[Work order]:
Which lines run from the line with "Image resolution: width=1440, height=1893." through the line with "Про нас (935, 38)" in the entries below? Print them exactly, both ends included, and nothing more.

[Supplied records]:
+ + + + + + +
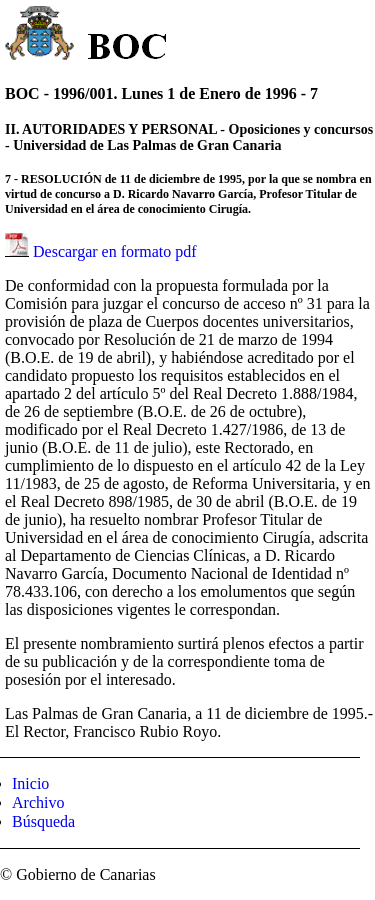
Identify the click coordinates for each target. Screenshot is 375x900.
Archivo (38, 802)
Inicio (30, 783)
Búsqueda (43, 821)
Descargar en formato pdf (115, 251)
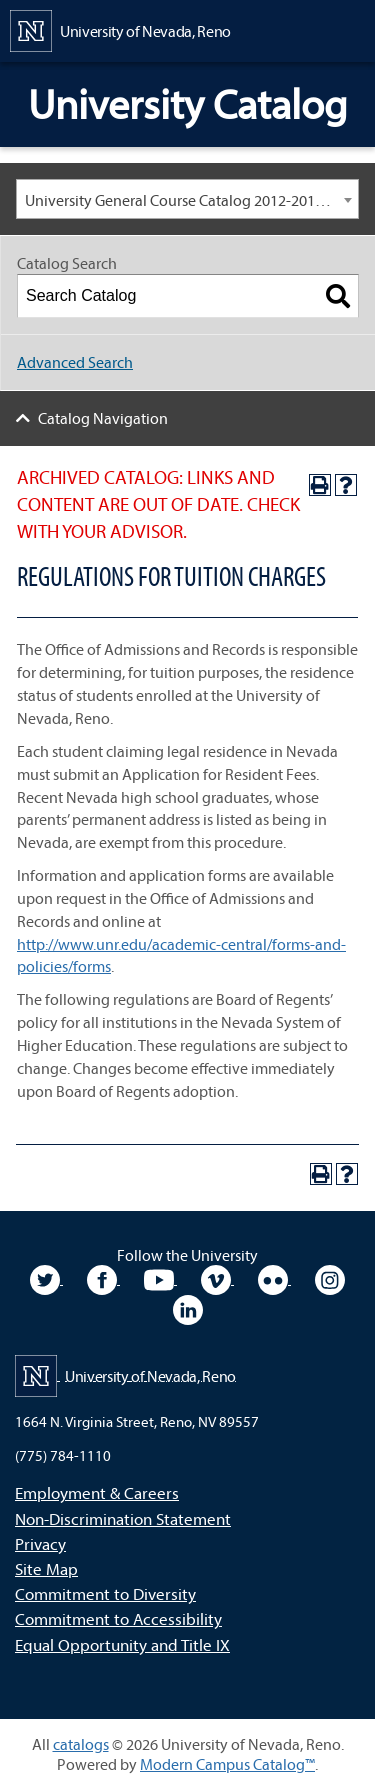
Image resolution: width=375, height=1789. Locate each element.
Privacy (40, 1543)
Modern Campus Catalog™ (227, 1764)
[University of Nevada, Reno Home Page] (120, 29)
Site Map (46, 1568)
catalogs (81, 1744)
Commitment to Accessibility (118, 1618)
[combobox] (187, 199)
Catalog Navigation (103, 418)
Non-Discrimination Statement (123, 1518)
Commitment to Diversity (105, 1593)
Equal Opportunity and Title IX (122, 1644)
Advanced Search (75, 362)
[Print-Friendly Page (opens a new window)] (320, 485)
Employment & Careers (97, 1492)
+ + + + + + +
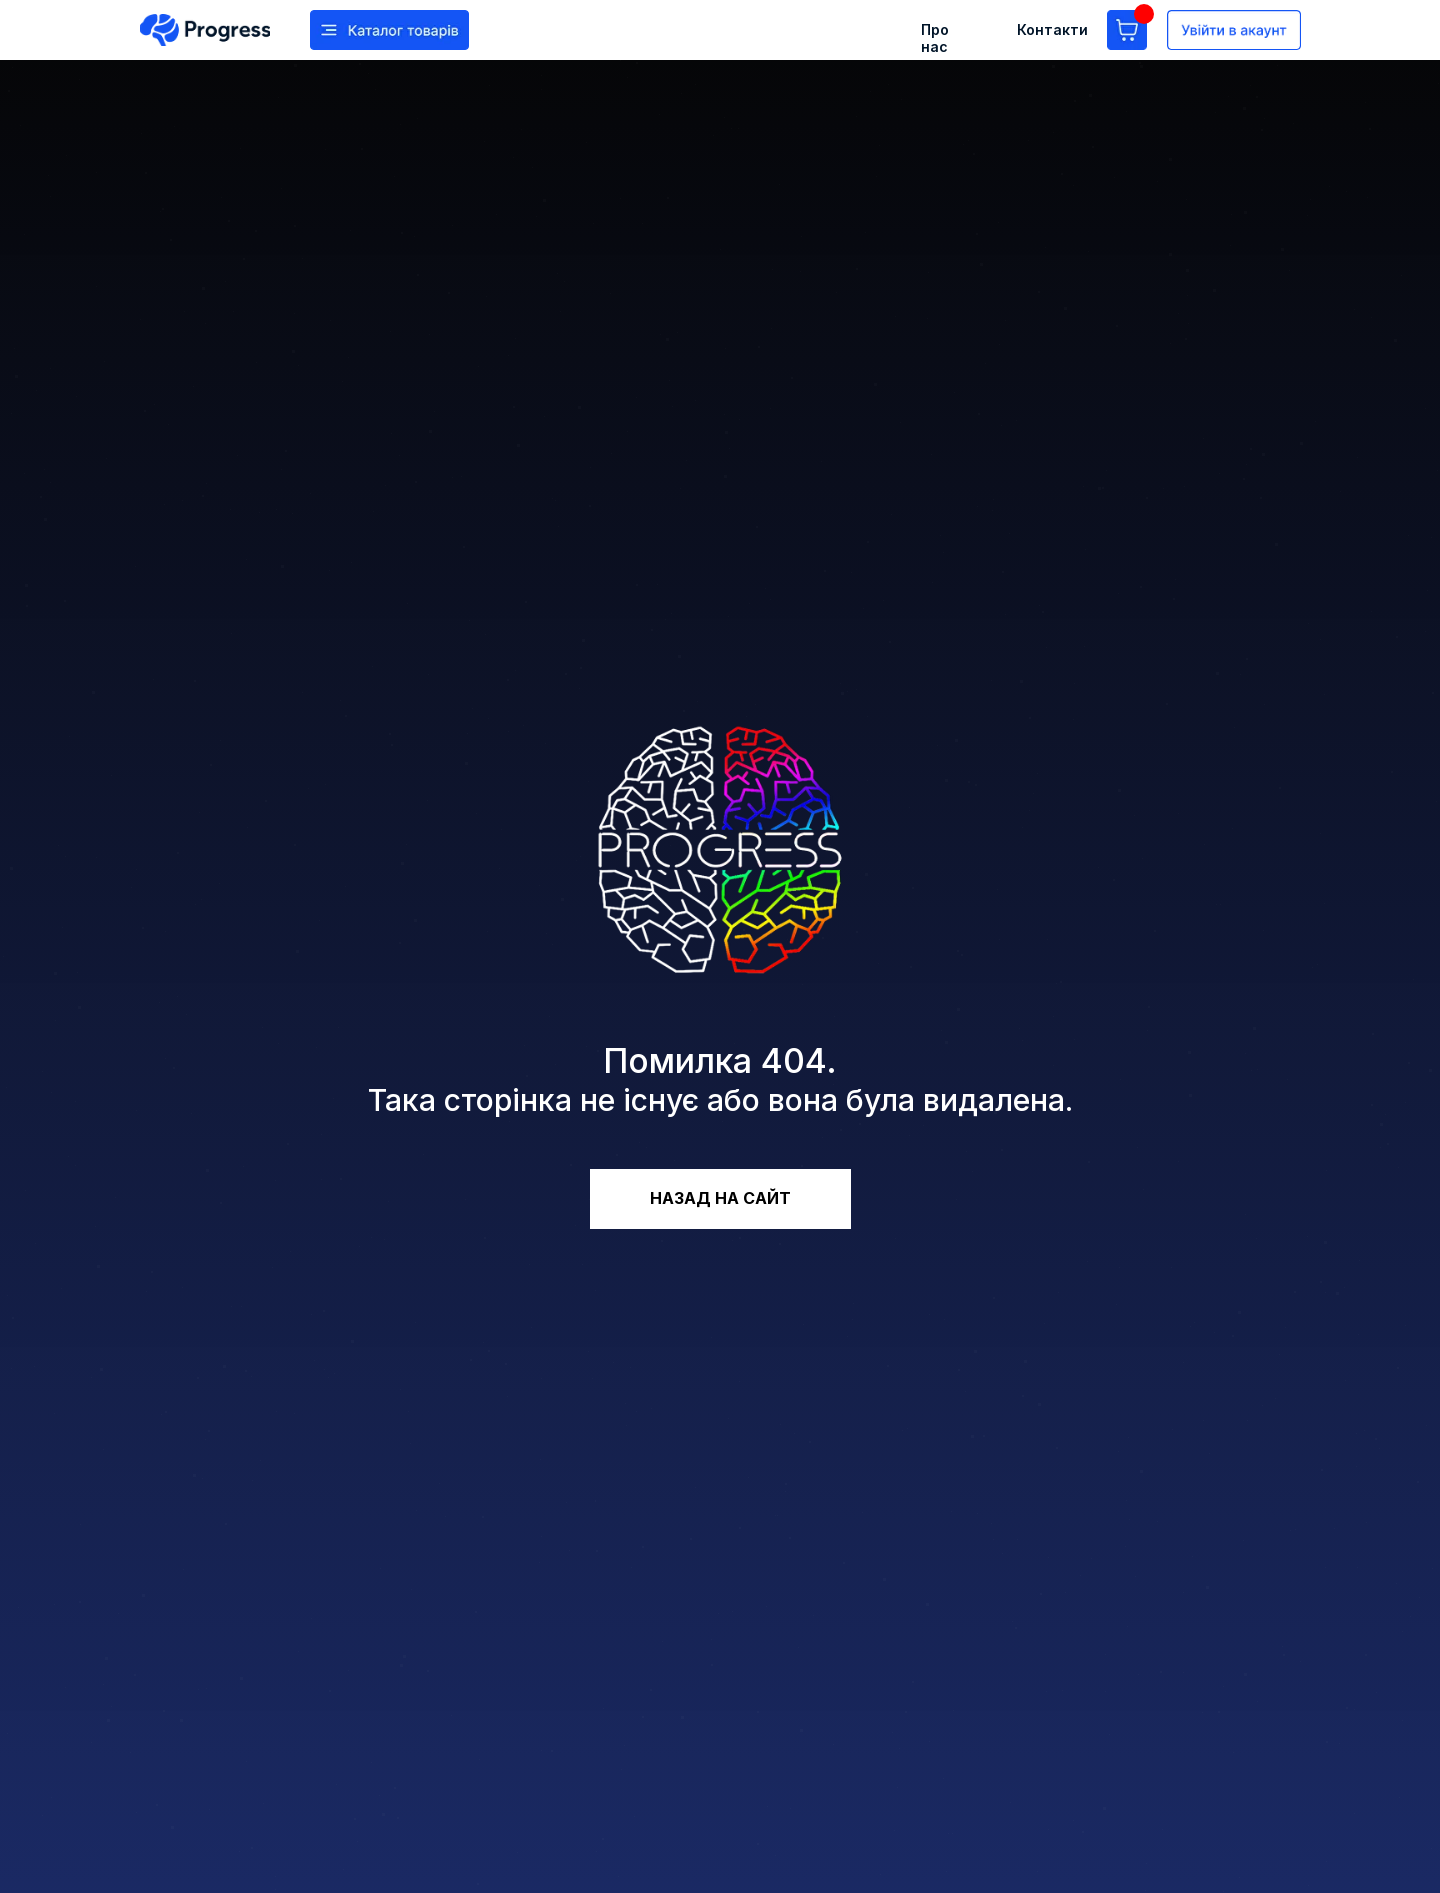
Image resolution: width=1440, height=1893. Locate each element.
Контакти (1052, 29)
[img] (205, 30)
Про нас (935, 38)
+ + + + + + +
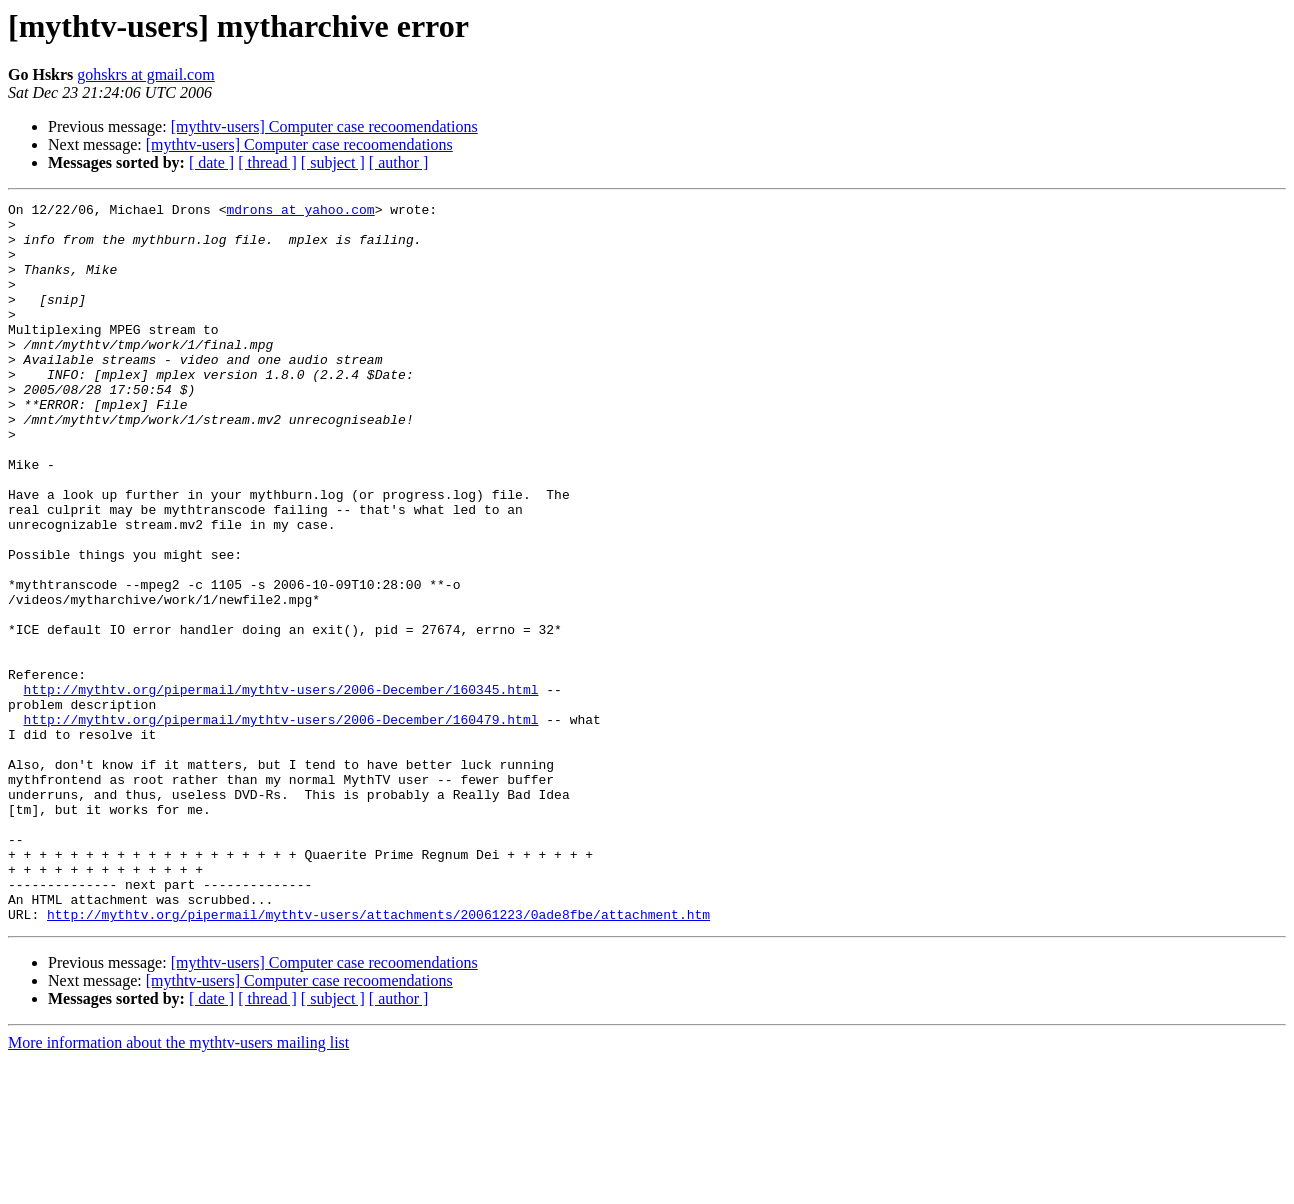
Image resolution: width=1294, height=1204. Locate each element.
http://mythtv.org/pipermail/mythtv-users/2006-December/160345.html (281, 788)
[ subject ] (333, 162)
+ + + + + + +
[Solution for this exercise]:
Image resolution: width=1440, height=1893. Locate each element.
Контакти (1052, 29)
[img] (205, 30)
Про нас (935, 38)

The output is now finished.